As an Air Force base, Tyndall is invaluable. “There are multiple missions that are vital to the Air Force that are executed on Tyndall,” says Jeff Mixson, a contracting officer in the Air Force who facilitated the partnership with TNC for the grant. Tyndall houses the Air Battle Management schoolhouse, the weapon evaluation program that tests munitions and is a hub of civil engineering expertise for the Air Force. Geographically, it offers direct access to the Gulf of Mexico for weapon testing and training, without flying over any private land—access most bases don’t enjoy.

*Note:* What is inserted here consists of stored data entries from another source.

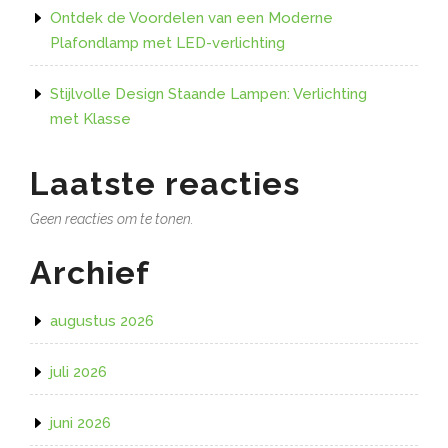
Ontdek de Voordelen van een Moderne
Plafondlamp met LED-verlichting
Stijlvolle Design Staande Lampen: Verlichting
met Klasse
Laatste reacties
Geen reacties om te tonen.
Archief
augustus 2026
juli 2026
juni 2026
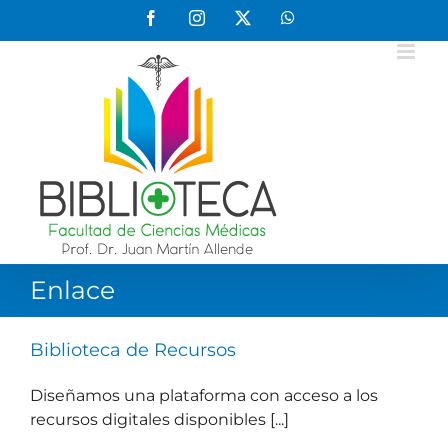
Saltar
Facebook
Instagram
X
WhatsApp
al
contenido
Enlace
Biblioteca de Recursos
Diseñamos una plataforma con acceso a los
recursos digitales disponibles [...]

Before Hurricane Michael, some 26,000 people relied on the base daily, and 37% of the economic activity in Bay County was related to Tyndall.
By the Numbers
-
$4.8M
DoD grant for coastal resilience science
-
37%
37% of economic activity in Bay County
-
40
40 miles of shoreline on the Gulf of Mexico
-
29,000
acres of biodiverse habitat

For now, TNC’s work at Tyndall will take shape in four green ways: a living shoreline, an oyster reef breakwater, a submerged shoreline and the planting of seagrasses. Together, these installations will break wave energy and absorb floodwater in vulnerable areas. They will also reduce erosion, protect hundreds of acres of land and coastline, increase biodiversity and expand recreational opportunities for those on base.
Currently, TNC's partners at the University of Florida are gathering data to inform the shoreline's design. "Every living shoreline looks a little bit different," says Dr. Christine Shepard, TNC's Director of Science in the Gulf of Mexico. "The final design will depend upon the engineering studies and the information we collect about the wind and the wave energy there, both on a day-to-day basis and during extreme events like hurricanes."
Like the living shoreline, the oyster reef breakwater will dampen wave energy and prevent erosion in a vulnerable area of Tyndall's coast. But while the living shoreline will act as a general attractor for marine life, the oyster reef breakwater will specifically attract oysters. "The Gulf is probably the last place in the world that has a somewhat healthy population of oysters," explains DeQuattro; 85% of the bivalves have been lost worldwide, but the Gulf still retains 50%, making it an ideal place for restoration work. "It's hard to restore oysters in a place where you don't have any oysters left, but here, if you build the right structure, they will come." When completed, 1,000 feet of oyster reef breakwater will sit offshore from the drone airstrip, hosting the bivalves on a substrate suitable for oyster recruitment.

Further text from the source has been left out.